Your task>
The required output is all lines below that contain the word "much".

+++++

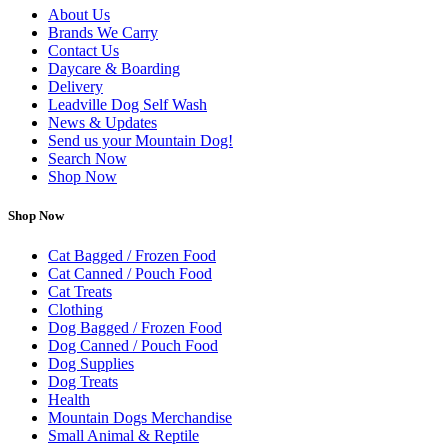
About Us
Brands We Carry
Contact Us
Daycare & Boarding
Delivery
Leadville Dog Self Wash
News & Updates
Send us your Mountain Dog!
Search Now
Shop Now
Shop Now
Cat Bagged / Frozen Food
Cat Canned / Pouch Food
Cat Treats
Clothing
Dog Bagged / Frozen Food
Dog Canned / Pouch Food
Dog Supplies
Dog Treats
Health
Mountain Dogs Merchandise
Small Animal & Reptile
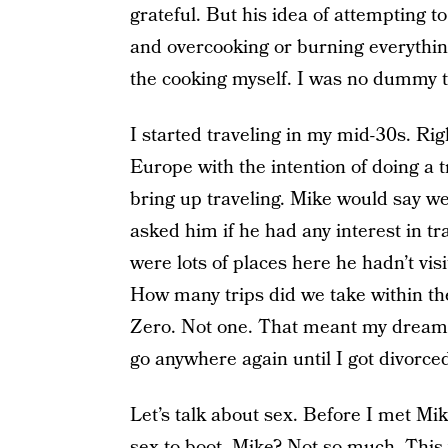
grateful. But his idea of attempting t
and overcooking or burning everything
the cooking myself. I was no dummy t
I started traveling in my mid-30s. Rig
Europe with the intention of doing a t
bring up traveling. Mike would say we 
asked him if he had any interest in t
were lots of places here he hadn’t visi
How many trips did we take within th
Zero. Not one. That meant my dream of
go anywhere again until I got divorce
Let’s talk about sex. Before I met Mike
sex to boot. Mike? Not so much. This w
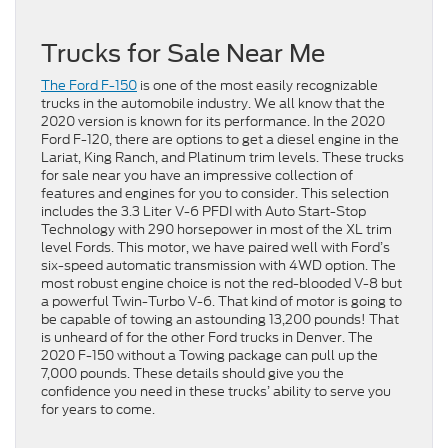
Trucks for Sale Near Me
The Ford F-150
is one of the most easily recognizable
trucks in the automobile industry. We all know that the
2020 version is known for its performance. In the 2020
Ford F-120, there are options to get a diesel engine in the
Lariat, King Ranch, and Platinum trim levels. These trucks
for sale near you have an impressive collection of
features and engines for you to consider. This selection
includes the 3.3 Liter V-6 PFDI with Auto Start-Stop
Technology with 290 horsepower in most of the XL trim
level Fords. This motor, we have paired well with Ford’s
six-speed automatic transmission with 4WD option. The
most robust engine choice is not the red-blooded V-8 but
a powerful Twin-Turbo V-6. That kind of motor is going to
be capable of towing an astounding 13,200 pounds! That
is unheard of for the other Ford trucks in Denver. The
2020 F-150 without a Towing package can pull up the
7,000 pounds. These details should give you the
confidence you need in these trucks’ ability to serve you
for years to come.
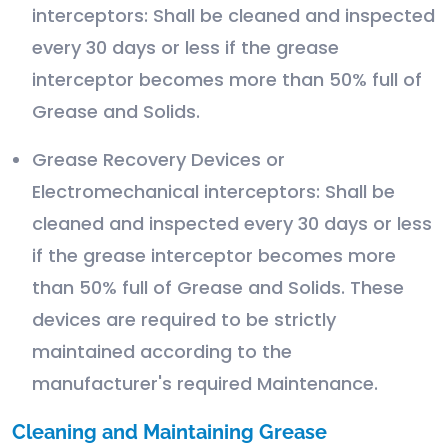
interceptors: Shall be cleaned and inspected
every 30 days or less if the grease
interceptor becomes more than 50% full of
Grease and Solids.
Grease Recovery Devices or
Electromechanical interceptors: Shall be
cleaned and inspected every 30 days or less
if the grease interceptor becomes more
than 50% full of Grease and Solids. These
devices are required to be strictly
maintained according to the
manufacturer's required Maintenance.
Cleaning and Maintaining Grease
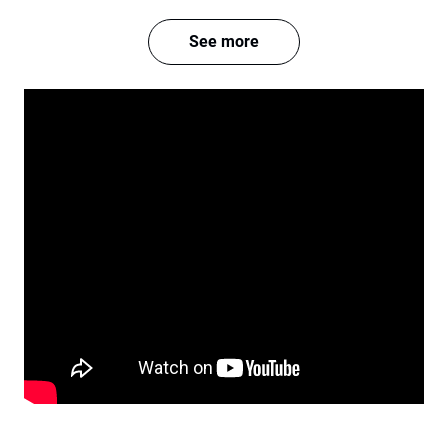
See more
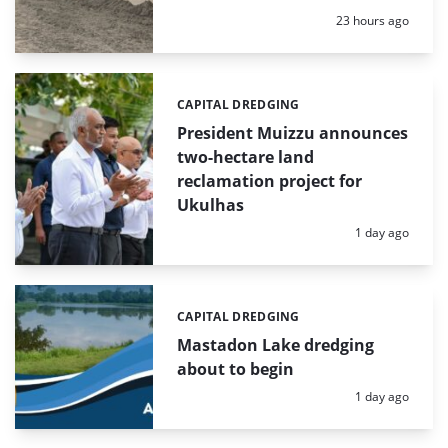
Posted:
23 hours ago
CAPITAL DREDGING
Categories:
President Muizzu announces
two-hectare land
reclamation project for
Ukulhas
Posted:
1 day ago
CAPITAL DREDGING
Categories:
Mastadon Lake dredging
about to begin
Posted:
1 day ago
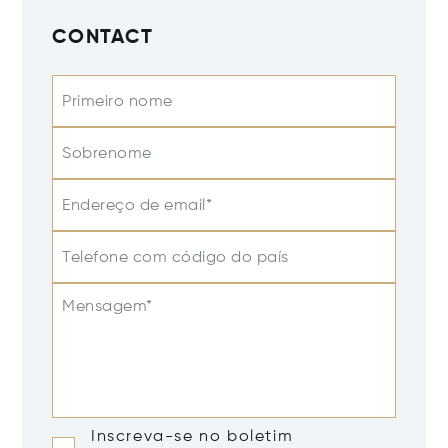
CONTACT
Primeiro nome
Sobrenome
Endereço de email*
Telefone com código do país
Mensagem*
Inscreva-se no boletim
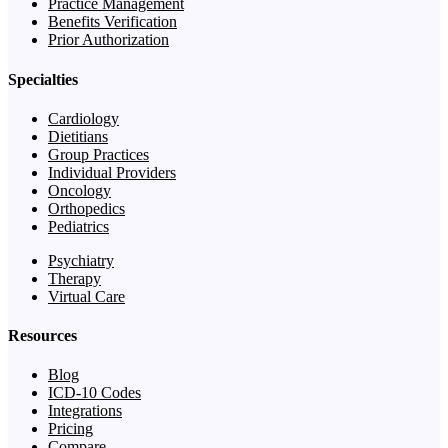
Practice Management
Benefits Verification
Prior Authorization
Specialties
Cardiology
Dietitians
Group Practices
Individual Providers
Oncology
Orthopedics
Pediatrics
Psychiatry
Therapy
Virtual Care
Resources
Blog
ICD-10 Codes
Integrations
Pricing
Compare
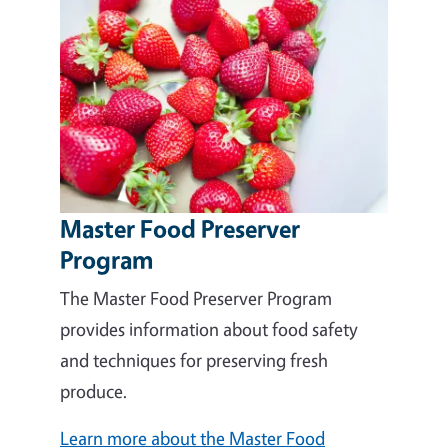
Master Food Preserver
Program
The Master Food Preserver Program
provides information about food safety
and techniques for preserving fresh
produce.
Learn more about the Master Food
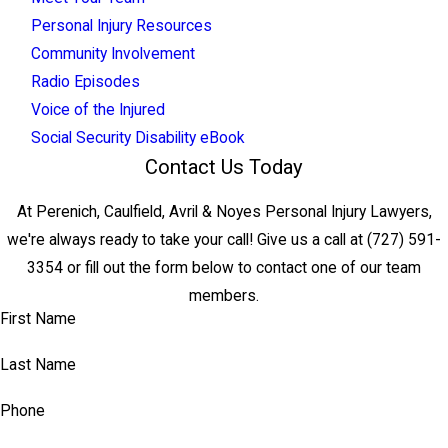
Personal Injury Resources
Community Involvement
Radio Episodes
Voice of the Injured
Social Security Disability eBook
Contact Us Today
At Perenich, Caulfield, Avril & Noyes Personal Injury Lawyers,
we're always ready to take your call! Give us a call at
(727) 591-
3354
or fill out the form below to contact one of our team
members.
First Name
Last Name
Phone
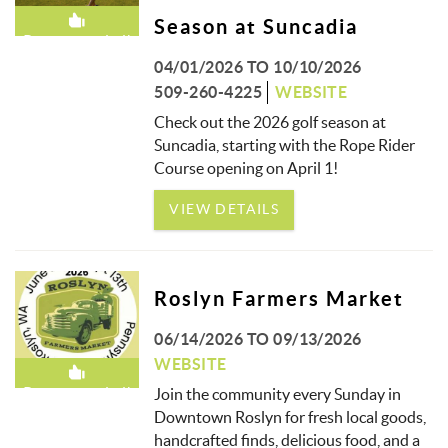
Season at Suncadia
Recommended!
04/01/2026
TO
10/10/2026
509-260-4225
WEBSITE
Check out the 2026 golf season at
Suncadia, starting with the Rope Rider
Course opening on April 1!
VIEW DETAILS
Roslyn Farmers Market
06/14/2026
TO
09/13/2026
WEBSITE
Recommended!
Join the community every Sunday in
Downtown Roslyn for fresh local goods,
handcrafted finds, delicious food, and a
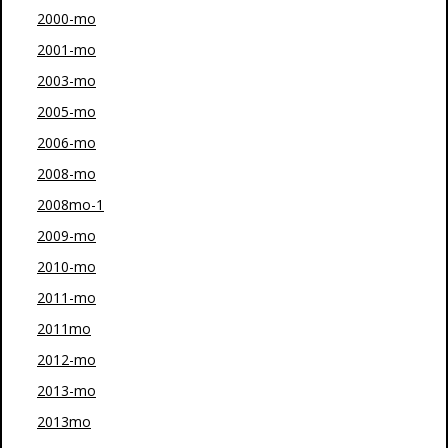
2000-mo
2001-mo
2003-mo
2005-mo
2006-mo
2008-mo
2008mo-1
2009-mo
2010-mo
2011-mo
2011mo
2012-mo
2013-mo
2013mo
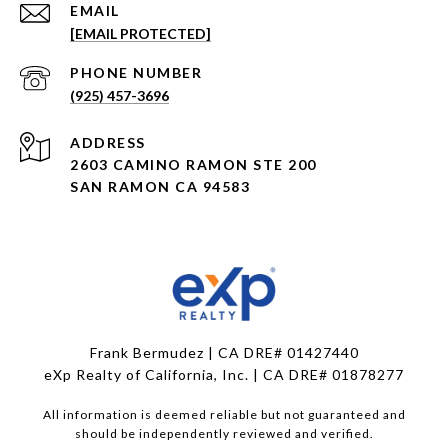
EMAIL
[EMAIL PROTECTED]
PHONE NUMBER
(925) 457-3696
ADDRESS
2603 CAMINO RAMON STE 200
SAN RAMON CA 94583
Frank Bermudez | CA DRE# 01427440
eXp Realty of California, Inc. | CA DRE# 01878277
All information is deemed reliable but not guaranteed and
should be independently reviewed and verified.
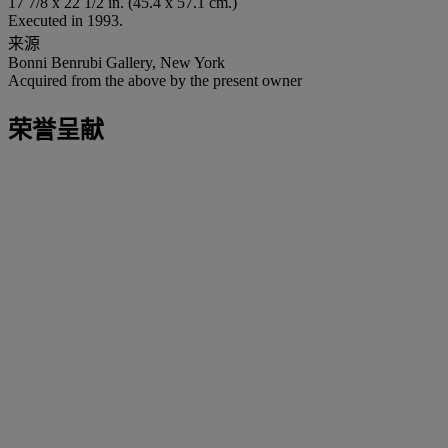
17 7/8 x 22 1/2 in. (45.4 x 57.1 cm.)
Executed in 1993.
来源
Bonni Benrubi Gallery, New York
Acquired from the above by the present owner
荣誉呈献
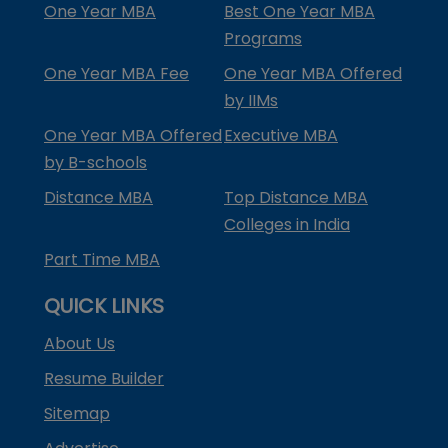
One Year MBA
Best One Year MBA
Programs
One Year MBA Fee
One Year MBA Offered
by IIMs
One Year MBA Offered
Executive MBA
by B-schools
Distance MBA
Top Distance MBA
Colleges in India
Part Time MBA
QUICK LINKS
About Us
Resume Builder
Sitemap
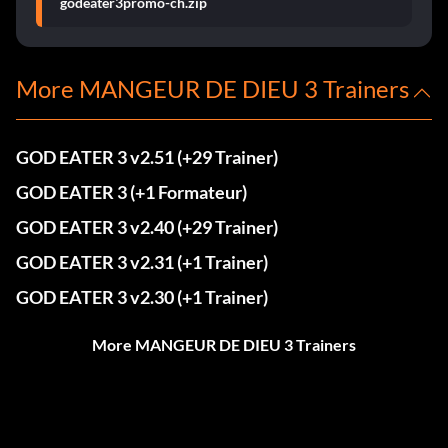
godeater3promo-ch.zip
More MANGEUR DE DIEU 3 Trainers
GOD EATER 3 v2.51 (+29 Trainer)
GOD EATER 3 (+1 Formateur)
GOD EATER 3 v2.40 (+29 Trainer)
GOD EATER 3 v2.31 (+1 Trainer)
GOD EATER 3 v2.30 (+1 Trainer)
More MANGEUR DE DIEU 3 Trainers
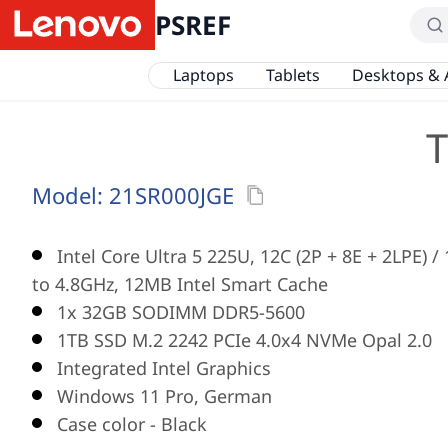
PSREF
Laptops
Tablets
Desktops & 
T
Model:
21SR000JGE
Intel Core Ultra 5 225U, 12C (2P + 8E + 2LPE) 
to 4.8GHz, 12MB Intel Smart Cache
1x 32GB SODIMM DDR5-5600
1TB SSD M.2 2242 PCIe 4.0x4 NVMe Opal 2.0
Integrated Intel Graphics
Windows 11 Pro, German
Case color - Black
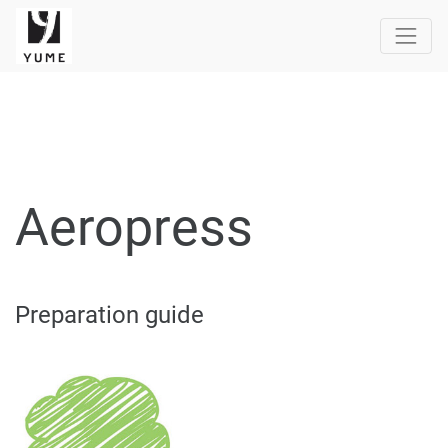
Aeropress
Preparation guide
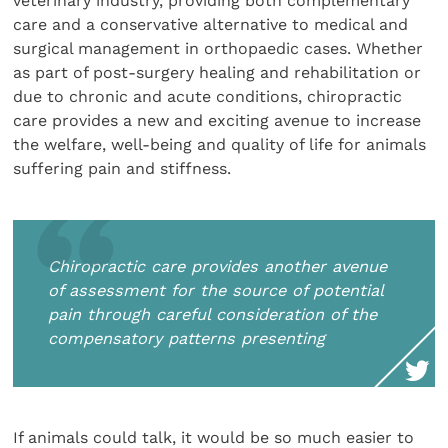
veterinary industry, providing both complementary
care and a conservative alternative to medical and
surgical management in orthopaedic cases. Whether
as part of post-surgery healing and rehabilitation or
due to chronic and acute conditions, chiropractic
care provides a new and exciting avenue to increase
the welfare, well-being and quality of life for animals
suffering pain and stiffness.
Chiropractic care provides another avenue
of assessment for the source of potential
pain through careful consideration of the
compensatory patterns presenting
If animals could talk, it would be so much easier to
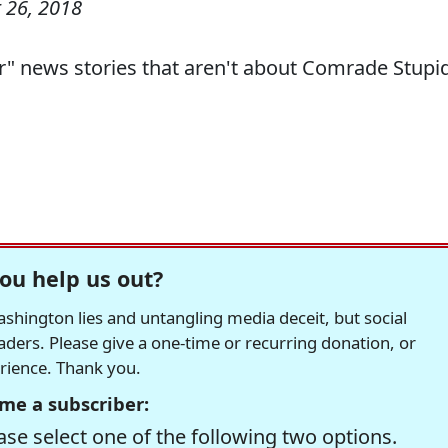
 26, 2018
r" news stories that aren't about Comrade Stupid
ou help us out?
hington lies and untangling media deceit, but social
readers. Please give a one-time or recurring donation, or
erience. Thank you.
me a subscriber:
se select one of the following two options.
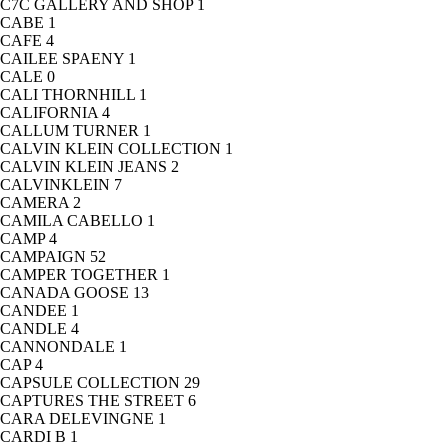
C7C GALLERY AND SHOP
1
CABE
1
CAFE
4
CAILEE SPAENY
1
CALE
0
CALI THORNHILL
1
CALIFORNIA
4
CALLUM TURNER
1
CALVIN KLEIN COLLECTION
1
CALVIN KLEIN JEANS
2
CALVINKLEIN
7
CAMERA
2
CAMILA CABELLO
1
CAMP
4
CAMPAIGN
52
CAMPER TOGETHER
1
CANADA GOOSE
13
CANDEE
1
CANDLE
4
CANNONDALE
1
CAP
4
CAPSULE COLLECTION
29
CAPTURES THE STREET
6
CARA DELEVINGNE
1
CARDI B
1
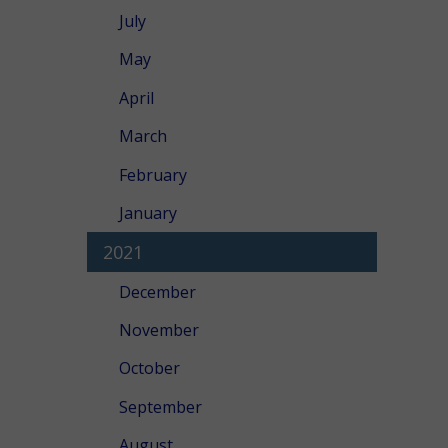
July
May
April
March
February
January
2021
December
November
October
September
August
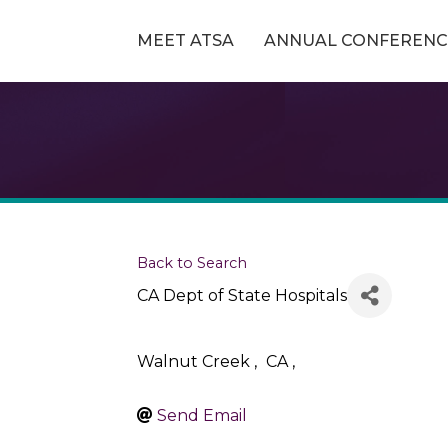
MEET ATSA
ANNUAL CONFERENC
Back to Search
CA Dept of State Hospitals
Walnut Creek
,
CA
,
Send Email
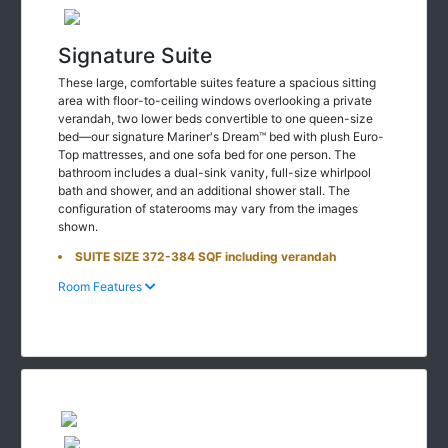
Signature Suite
These large, comfortable suites feature a spacious sitting
area with floor-to-ceiling windows overlooking a private
verandah, two lower beds convertible to one queen-size
bed—our signature Mariner's Dream™ bed with plush Euro-
Top mattresses, and one sofa bed for one person. The
bathroom includes a dual-sink vanity, full-size whirlpool
bath and shower, and an additional shower stall. The
configuration of staterooms may vary from the images
shown.
SUITE SIZE 372-384 SQF including verandah
Room Features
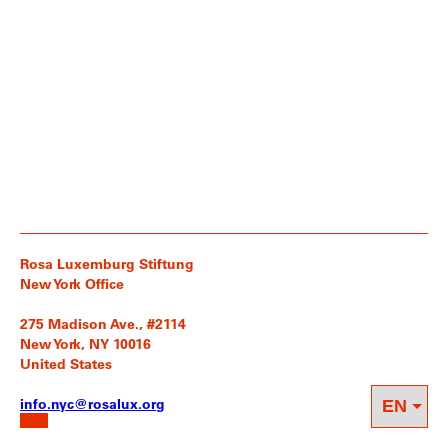
Rosa Luxemburg Stiftung
New York Office
275 Madison Ave., #2114
New York, NY 10016
United States
info.nyc@rosalux.org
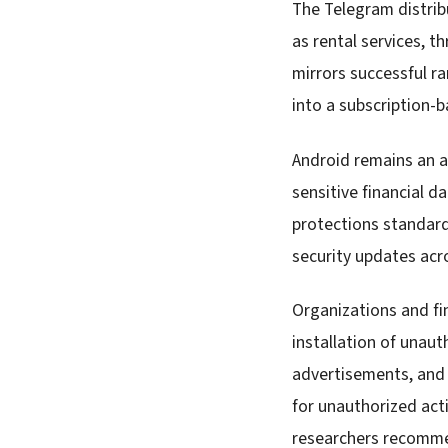
The Telegram distrib
as rental services, t
mirrors successful 
into a subscription-b
Android remains an a
sensitive financial d
protections standard
security updates acr
Organizations and fi
installation of unaut
advertisements, and 
for unauthorized acti
researchers recomme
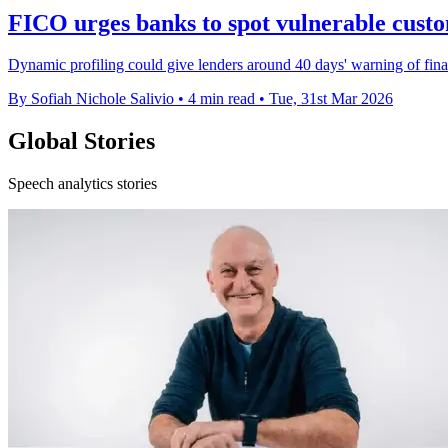
FICO urges banks to spot vulnerable custo
Dynamic profiling could give lenders around 40 days' warning of fin
By Sofiah Nichole Salivio
•
4 min read
•
Tue, 31st Mar 2026
Global Stories
Speech analytics stories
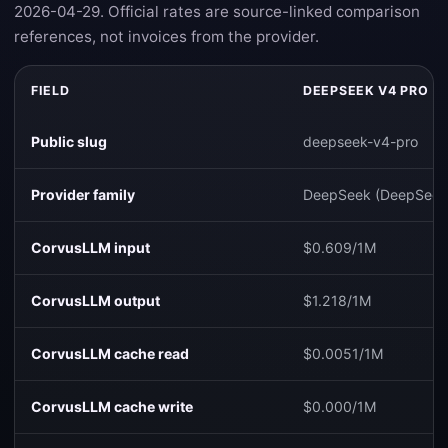
2026-04-29. Official rates are source-linked comparison
references, not invoices from the provider.
FIELD
DEEPSEEK V4 PRO
Public slug
deepseek-v4-pro
Provider family
DeepSeek (DeepSeek
CorvusLLM input
$0.609/1M
CorvusLLM output
$1.218/1M
CorvusLLM cache read
$0.0051/1M
CorvusLLM cache write
$0.000/1M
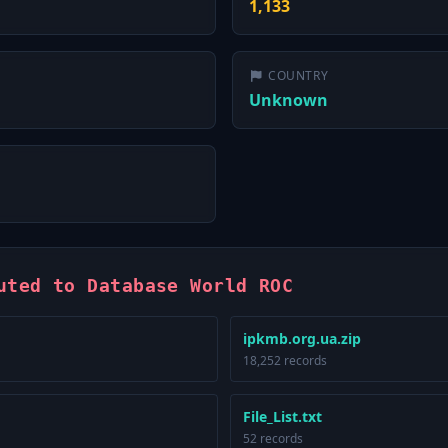
1,133
COUNTRY
Unknown
uted to Database World ROC
ipkmb.org.ua.zip
18,252 records
File_List.txt
52 records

+++++

Solved problem>
sex to boot. Mike? Not so much. This w
If animals could talk, it would be so much easier to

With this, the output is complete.